Saverio Starita und seine Typografie

Via Domenico Capitelli Nummer 14. Das ist genau die Adresse der Druckerei des Verlags Saverio Starita, nur einen Steinwurf von der Piazza del Gesù entfernt, traf man hier 1835 nicht selten auch auf einen etwas kleinwüchsigeren Herrn mit einer Nase, die ihn durchaus erkennbar machte, und einem Buckel, der ihm, wie man sah, Schmerzen und Unbehagen bereitete. Jep, Giacomo Leopardi er erfuhr von einem neapolitanischen Verleger, der in der Lage war, mehrere Werke gleichzeitig zu viel niedrigeren Preisen als die anderen zu drucken. Tatsächlich wird der Autor in Neapel die endgültige Ausgabe seiner Gedichte veröffentlichen.

Leopardi kam in der ehemaligen Hauptstadt 1833 als Gast von Antonio Ranieri im Palazzo Cammarata, im Vico del Pero 2, an Spanische Viertel, wahrscheinlich zu vervollständigen i Paralipomeni von dem BatrachomyomachieEr arbeitete Tag und Nacht weiter, obwohl sich sein Gesundheitszustand kontinuierlich verschlechterte.

Auf jeden Fall in Neapel, genau in der Via Capitelli 14, die Lieder von Aspasia-Zyklus (Der vorherrschende Gedanke, Liebe und Tod, Consalvo, A selbst, Aspasia) ebenso gut wie Der einsame Sperling, über einem alten Grabflachrelief, über dem Porträt einer schönen Frau, Palinodia des Marquis Gino Capponi. Kurz gesagt, nicht wirklich Pizza und Feigen.
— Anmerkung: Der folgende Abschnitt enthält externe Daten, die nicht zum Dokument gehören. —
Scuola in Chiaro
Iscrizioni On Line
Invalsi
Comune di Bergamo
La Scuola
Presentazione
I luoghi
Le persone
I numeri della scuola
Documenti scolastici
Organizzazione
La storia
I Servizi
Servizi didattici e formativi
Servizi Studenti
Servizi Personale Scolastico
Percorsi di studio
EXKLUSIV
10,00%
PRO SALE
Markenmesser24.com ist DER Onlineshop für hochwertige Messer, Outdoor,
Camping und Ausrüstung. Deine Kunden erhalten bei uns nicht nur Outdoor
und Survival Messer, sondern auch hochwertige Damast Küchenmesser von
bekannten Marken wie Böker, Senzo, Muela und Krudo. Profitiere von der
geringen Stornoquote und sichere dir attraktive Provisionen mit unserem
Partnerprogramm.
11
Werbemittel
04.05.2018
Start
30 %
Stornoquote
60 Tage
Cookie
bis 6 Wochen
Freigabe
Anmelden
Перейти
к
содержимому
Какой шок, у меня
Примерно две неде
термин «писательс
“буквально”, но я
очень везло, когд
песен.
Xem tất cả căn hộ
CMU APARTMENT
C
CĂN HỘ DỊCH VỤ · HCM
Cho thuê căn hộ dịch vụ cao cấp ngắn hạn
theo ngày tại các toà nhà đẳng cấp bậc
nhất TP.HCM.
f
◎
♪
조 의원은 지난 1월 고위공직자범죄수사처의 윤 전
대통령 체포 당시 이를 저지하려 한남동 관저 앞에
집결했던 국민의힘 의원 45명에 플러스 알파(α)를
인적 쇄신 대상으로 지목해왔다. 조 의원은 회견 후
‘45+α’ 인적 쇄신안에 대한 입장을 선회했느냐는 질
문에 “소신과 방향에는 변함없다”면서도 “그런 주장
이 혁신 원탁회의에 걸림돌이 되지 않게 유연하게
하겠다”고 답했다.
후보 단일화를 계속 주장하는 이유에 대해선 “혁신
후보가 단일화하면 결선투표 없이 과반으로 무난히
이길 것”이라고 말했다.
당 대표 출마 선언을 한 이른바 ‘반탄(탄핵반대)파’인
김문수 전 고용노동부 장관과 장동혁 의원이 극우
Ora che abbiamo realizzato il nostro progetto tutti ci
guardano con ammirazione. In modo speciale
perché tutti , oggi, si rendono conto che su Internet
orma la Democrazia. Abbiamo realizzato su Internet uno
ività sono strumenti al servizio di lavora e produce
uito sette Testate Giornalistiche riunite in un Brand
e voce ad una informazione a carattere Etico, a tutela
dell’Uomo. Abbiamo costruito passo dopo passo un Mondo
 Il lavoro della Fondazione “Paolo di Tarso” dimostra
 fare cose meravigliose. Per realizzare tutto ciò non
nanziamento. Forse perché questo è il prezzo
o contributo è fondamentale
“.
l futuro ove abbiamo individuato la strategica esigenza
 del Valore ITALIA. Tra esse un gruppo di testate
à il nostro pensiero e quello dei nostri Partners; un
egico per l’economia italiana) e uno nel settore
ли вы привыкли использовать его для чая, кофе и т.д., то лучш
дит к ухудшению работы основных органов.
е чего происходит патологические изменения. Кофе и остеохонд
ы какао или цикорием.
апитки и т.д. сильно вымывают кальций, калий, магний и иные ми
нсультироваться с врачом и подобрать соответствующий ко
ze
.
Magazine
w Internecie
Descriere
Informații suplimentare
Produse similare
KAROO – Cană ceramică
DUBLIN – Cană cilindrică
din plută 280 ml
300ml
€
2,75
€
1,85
Leider waren es nur zwei Werke, die das Licht der Welt erblickten, das berühmte "korrigierte Ausgabe, ergänzt und nur vom Autor genehmigt" des Singst du, ein kleines Volumen von 177 Seiten, zum Preis von 5 Möpse, und der erste Wälzer der dritten Ausgabe der Moralische Operetten, die die ersten dreizehn Dialoge enthält. An diesem kleinen Ort im Herzen des historischen Zentrums wurde im Juli 1835 auch der Vertrag ausgefertigt, der die Vereinbarungen zwischen den beiden festlegte und in dem sich Starita verpflichtete, alle Werke des rekanesischen Gelehrten in sechs Bänden zu veröffentlichen. Hier einige Auszüge:

Mit diesem doppelten Originalblatt am Ende der Zivilgesetze. Sr. Graf Giacomo Leopardi von Recanati, derzeit in Neapel, wohnhaft in Vico del Pero N. 2 auf der einen Seite; Und auf der anderen Seite Sr. D. Saverio Starita di Giovanni, Buchhändlerin, wohnhaft in Strada Quercia N. 14. Sie einigen sich auf die folgenden Artikel.

1. Sr. Graf Giacomo Leopardi gewährt Sr. D. Saverio Starita die Verwendung seiner auf diese Weise gedruckten Werke als unveröffentlicht, damit er sie mit den Drucken hier in Neapel veröffentlichen kann.

2. Sr. D. Saverio Starita erwirbt die Nutzung dieser Werke für den angegebenen Zweck. Er ist verpflichtet, Sr. Leopardi fünf Dukaten für jedes zu druckende Blatt zu zahlen. Sie müssen immer zwei Blätter im Voraus bezahlen, also zehn Dukaten in bar. Darüber hinaus ist Sr. Leopardi verpflichtet, sobald jeder Band gedruckt ist, ihm fünfzig Exemplare nach Erfüllung der vereinbarten Vergütung zu liefern.

3. Das sechste der zu druckenden Blätter, die Länge und Anzahl der Zeilen, das Papier und alles andere müssen mit dem hier beigefügten Manifest übereinstimmen und von beiden Parteien unterzeichnet werden.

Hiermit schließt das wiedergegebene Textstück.